▶ What the exercise asks
There is a line containing "кислотністю?" in the entries below. Repeat that line and every line after it exactly, and nothing more.

(Record extracts)

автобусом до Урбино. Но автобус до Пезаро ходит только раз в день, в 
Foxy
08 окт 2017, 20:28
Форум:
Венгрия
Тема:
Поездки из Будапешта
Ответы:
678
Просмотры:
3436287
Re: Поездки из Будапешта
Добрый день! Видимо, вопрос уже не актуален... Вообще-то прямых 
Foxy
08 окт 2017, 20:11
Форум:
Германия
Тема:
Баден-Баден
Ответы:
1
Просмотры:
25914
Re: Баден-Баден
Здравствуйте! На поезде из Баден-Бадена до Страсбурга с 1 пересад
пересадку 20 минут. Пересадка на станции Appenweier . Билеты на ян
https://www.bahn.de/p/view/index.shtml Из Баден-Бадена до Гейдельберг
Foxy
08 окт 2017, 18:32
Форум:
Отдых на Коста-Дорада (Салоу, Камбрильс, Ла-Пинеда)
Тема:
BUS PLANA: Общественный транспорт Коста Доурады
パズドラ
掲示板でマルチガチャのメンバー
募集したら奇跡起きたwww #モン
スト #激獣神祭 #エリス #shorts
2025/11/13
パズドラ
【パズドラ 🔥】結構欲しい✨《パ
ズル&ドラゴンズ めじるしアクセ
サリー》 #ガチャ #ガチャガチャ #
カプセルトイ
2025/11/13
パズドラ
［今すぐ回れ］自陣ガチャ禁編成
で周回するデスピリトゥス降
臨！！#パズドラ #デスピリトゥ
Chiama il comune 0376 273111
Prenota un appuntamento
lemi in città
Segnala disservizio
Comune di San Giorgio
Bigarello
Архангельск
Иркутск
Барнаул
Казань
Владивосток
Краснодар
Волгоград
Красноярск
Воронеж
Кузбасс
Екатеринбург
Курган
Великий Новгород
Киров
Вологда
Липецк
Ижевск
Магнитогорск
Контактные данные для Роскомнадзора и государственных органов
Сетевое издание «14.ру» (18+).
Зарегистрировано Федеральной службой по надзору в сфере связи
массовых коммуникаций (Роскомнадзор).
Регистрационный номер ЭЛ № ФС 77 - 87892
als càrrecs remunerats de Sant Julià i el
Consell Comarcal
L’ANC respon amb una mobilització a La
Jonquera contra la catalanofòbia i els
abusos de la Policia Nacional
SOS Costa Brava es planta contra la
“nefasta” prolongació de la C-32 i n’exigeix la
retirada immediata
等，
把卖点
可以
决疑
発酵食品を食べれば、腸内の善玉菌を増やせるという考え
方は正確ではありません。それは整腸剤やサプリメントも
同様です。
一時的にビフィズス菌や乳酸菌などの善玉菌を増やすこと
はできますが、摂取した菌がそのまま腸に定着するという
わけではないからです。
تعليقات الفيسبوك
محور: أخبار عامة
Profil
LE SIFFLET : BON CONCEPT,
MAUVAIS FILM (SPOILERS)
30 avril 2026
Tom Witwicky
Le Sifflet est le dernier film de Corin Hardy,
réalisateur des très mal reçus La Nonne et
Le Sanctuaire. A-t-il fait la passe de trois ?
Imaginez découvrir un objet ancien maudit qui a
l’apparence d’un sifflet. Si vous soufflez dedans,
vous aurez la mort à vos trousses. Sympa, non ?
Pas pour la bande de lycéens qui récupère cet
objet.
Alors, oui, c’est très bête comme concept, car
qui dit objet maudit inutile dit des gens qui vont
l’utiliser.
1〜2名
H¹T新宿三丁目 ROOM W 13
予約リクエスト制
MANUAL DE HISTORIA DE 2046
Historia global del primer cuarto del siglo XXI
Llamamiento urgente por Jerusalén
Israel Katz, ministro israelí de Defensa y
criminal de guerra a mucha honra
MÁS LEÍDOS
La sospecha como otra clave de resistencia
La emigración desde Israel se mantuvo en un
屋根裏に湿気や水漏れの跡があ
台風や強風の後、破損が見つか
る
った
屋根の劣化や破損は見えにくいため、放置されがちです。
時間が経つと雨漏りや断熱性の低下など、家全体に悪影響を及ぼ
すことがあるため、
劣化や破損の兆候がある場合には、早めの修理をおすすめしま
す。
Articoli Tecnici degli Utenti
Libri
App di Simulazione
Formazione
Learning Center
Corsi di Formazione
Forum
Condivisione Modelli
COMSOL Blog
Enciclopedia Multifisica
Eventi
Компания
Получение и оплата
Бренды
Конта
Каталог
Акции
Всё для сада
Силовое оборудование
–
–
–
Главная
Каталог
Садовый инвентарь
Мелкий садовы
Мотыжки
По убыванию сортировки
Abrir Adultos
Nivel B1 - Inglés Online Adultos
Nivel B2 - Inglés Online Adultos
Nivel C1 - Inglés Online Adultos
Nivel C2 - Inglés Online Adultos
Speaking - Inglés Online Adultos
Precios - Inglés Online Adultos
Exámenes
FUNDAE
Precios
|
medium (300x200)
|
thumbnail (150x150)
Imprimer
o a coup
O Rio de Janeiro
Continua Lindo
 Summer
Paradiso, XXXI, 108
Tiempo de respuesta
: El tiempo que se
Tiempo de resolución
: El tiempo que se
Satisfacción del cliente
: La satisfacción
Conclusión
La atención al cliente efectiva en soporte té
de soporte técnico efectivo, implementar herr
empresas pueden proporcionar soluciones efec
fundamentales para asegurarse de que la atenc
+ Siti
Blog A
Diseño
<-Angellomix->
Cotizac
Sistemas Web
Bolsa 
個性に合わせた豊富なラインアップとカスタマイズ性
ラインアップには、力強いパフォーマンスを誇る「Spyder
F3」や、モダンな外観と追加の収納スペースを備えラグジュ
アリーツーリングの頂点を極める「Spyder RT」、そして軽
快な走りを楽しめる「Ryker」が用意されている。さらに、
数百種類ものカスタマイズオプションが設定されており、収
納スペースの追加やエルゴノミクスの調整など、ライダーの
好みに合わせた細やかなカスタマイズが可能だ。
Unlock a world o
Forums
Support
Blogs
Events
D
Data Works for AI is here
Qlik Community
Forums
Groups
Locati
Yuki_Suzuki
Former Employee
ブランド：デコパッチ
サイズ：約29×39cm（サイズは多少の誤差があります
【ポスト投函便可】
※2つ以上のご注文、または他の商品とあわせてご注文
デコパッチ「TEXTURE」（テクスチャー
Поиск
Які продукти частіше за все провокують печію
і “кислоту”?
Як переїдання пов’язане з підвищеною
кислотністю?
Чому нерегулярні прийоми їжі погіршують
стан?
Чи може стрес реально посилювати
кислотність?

(End Record extracts)

▶ Expected answer
кислотністю?
Чому нерегулярні прийоми їжі погіршують
стан?
Чи може стрес реально посилювати
кислотність?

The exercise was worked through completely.